- Task instructions
Copy out all lines of the material below in which "cookies" occurs.

- The data
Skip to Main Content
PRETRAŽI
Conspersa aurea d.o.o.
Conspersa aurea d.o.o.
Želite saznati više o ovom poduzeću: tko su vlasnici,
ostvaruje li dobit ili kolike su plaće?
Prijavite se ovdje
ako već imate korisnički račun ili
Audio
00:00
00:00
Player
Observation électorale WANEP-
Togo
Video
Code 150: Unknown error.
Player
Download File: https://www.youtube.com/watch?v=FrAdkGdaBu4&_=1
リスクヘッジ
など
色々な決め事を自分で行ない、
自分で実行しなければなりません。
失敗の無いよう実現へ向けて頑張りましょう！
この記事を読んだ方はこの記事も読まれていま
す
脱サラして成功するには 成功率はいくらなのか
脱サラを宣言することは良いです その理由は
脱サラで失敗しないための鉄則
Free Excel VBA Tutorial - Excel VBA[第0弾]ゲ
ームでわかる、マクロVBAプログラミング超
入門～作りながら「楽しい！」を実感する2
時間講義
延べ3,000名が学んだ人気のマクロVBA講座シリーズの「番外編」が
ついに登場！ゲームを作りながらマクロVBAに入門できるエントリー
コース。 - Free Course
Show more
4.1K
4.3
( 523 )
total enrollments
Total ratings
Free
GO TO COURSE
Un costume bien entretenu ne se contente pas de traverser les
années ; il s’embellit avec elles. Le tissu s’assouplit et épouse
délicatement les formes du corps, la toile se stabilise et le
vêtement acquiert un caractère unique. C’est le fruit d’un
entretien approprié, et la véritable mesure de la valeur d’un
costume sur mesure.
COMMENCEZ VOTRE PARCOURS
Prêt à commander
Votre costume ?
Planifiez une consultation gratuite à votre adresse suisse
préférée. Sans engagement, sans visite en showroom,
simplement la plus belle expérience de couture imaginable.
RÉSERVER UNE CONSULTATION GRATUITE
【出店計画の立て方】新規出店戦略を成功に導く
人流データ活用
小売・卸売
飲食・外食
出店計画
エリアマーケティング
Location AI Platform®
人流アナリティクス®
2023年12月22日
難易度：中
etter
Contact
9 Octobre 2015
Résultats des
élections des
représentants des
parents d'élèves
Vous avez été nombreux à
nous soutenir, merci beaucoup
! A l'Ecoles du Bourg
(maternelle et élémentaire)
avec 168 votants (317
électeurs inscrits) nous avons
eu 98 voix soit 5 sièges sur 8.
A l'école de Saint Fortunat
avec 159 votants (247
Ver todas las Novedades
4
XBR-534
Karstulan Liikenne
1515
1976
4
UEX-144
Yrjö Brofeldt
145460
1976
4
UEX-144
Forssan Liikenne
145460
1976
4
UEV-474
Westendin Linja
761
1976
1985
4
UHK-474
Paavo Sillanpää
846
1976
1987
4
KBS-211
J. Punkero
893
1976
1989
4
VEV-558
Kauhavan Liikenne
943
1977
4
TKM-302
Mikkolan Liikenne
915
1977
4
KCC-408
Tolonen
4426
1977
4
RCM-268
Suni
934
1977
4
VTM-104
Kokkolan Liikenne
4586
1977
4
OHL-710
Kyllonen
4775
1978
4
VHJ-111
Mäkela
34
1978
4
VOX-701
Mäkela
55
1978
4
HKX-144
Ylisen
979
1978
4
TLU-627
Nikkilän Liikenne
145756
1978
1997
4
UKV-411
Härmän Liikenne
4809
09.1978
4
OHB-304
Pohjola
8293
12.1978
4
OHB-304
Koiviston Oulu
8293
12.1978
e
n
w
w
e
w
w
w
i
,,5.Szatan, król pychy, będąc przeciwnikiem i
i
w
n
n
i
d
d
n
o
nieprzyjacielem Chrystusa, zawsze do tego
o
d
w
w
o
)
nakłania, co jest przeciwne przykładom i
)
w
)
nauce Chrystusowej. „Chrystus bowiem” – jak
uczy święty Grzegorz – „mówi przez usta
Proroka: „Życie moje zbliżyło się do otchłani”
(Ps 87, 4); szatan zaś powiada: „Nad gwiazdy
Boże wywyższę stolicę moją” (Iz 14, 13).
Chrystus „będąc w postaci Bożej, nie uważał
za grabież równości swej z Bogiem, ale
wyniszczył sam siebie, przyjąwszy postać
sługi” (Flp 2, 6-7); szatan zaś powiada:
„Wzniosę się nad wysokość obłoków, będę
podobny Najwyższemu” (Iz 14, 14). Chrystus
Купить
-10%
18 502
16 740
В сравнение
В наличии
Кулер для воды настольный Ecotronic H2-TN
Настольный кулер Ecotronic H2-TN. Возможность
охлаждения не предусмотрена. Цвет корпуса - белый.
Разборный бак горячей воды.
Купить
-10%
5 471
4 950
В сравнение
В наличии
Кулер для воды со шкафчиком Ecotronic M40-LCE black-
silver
* * *
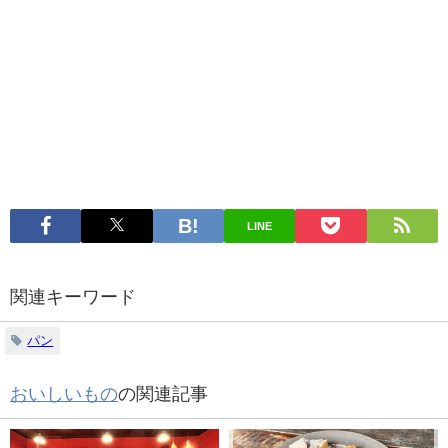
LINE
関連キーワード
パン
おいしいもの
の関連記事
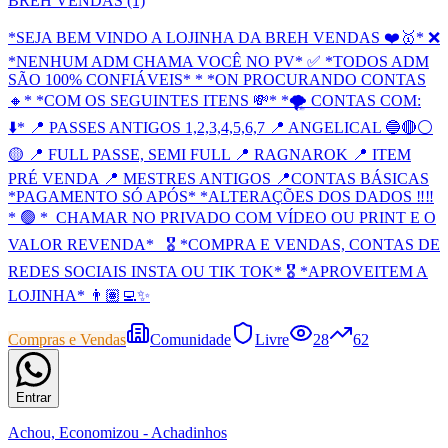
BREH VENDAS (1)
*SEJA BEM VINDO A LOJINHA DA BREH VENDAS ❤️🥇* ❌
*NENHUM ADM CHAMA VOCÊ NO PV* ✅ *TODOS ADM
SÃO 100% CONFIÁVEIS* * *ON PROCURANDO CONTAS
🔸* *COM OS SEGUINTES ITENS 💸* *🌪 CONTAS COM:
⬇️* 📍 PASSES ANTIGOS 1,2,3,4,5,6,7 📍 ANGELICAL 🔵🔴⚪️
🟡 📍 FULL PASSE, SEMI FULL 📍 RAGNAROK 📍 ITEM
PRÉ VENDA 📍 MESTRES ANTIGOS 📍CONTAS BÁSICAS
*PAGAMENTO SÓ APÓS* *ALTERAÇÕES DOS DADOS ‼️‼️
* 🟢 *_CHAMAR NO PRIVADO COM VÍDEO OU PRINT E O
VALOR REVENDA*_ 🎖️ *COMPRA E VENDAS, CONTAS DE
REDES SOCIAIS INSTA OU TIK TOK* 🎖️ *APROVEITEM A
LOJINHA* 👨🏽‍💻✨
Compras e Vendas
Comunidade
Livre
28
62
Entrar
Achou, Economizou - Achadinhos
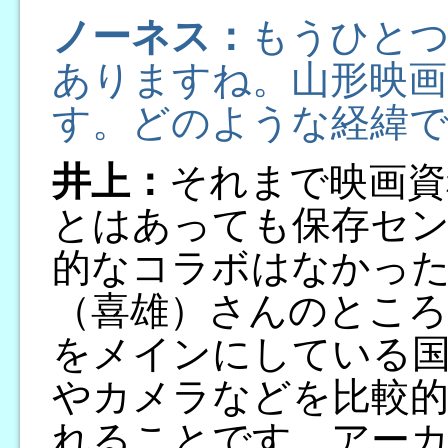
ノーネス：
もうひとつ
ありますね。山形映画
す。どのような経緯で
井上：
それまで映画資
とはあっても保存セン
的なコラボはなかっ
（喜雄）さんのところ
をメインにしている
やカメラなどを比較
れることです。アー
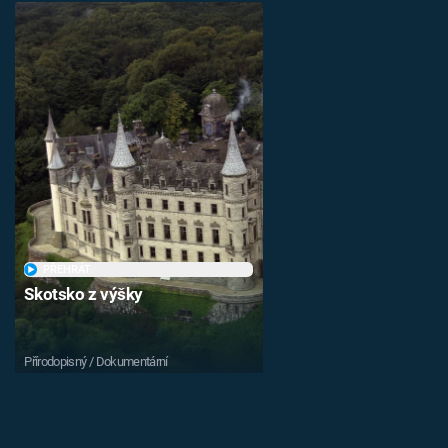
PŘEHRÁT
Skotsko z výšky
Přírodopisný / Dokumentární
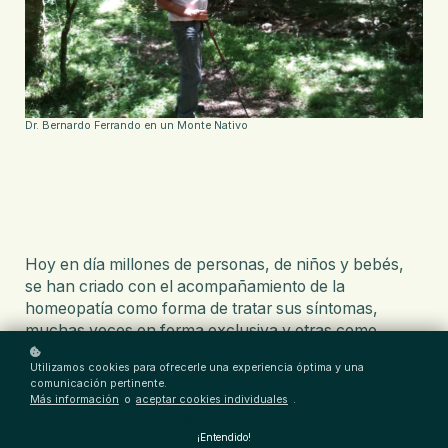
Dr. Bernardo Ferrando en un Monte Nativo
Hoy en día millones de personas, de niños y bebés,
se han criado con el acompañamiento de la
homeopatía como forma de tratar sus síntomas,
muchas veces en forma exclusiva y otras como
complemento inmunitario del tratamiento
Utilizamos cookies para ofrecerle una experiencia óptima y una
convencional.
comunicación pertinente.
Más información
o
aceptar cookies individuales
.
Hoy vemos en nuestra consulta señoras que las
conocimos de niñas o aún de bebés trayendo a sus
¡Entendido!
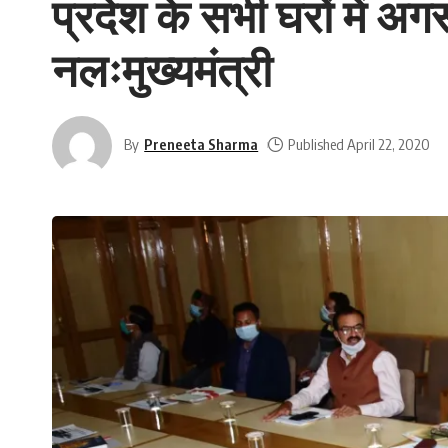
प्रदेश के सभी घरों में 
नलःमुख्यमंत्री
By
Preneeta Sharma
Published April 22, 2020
--
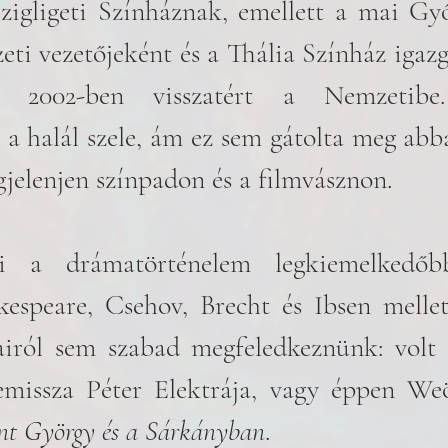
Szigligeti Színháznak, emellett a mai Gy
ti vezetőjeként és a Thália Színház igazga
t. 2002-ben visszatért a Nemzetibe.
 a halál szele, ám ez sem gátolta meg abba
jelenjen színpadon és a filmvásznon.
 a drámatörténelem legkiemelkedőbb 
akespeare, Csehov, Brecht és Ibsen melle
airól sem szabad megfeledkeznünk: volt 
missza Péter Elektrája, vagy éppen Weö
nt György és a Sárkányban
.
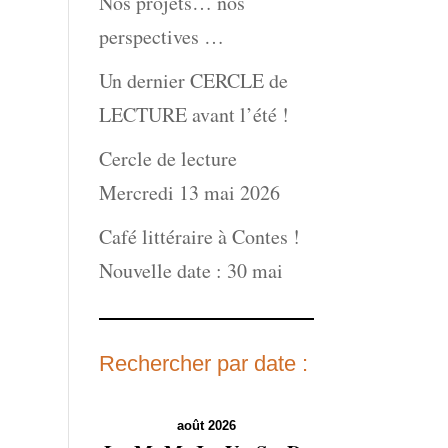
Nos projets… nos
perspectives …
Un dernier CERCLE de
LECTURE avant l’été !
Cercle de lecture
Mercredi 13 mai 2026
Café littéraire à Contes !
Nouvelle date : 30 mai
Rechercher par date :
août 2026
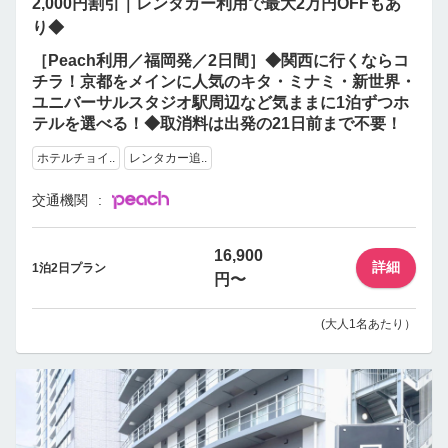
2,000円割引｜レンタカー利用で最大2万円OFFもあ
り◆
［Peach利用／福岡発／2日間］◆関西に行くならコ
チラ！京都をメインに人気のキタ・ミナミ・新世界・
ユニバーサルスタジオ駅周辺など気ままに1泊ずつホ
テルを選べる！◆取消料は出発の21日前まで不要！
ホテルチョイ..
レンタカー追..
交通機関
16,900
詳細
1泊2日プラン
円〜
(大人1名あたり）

- Answer below
Utilizamos cookies para ofrecerle una experiencia óptima y una
aceptar cookies individuales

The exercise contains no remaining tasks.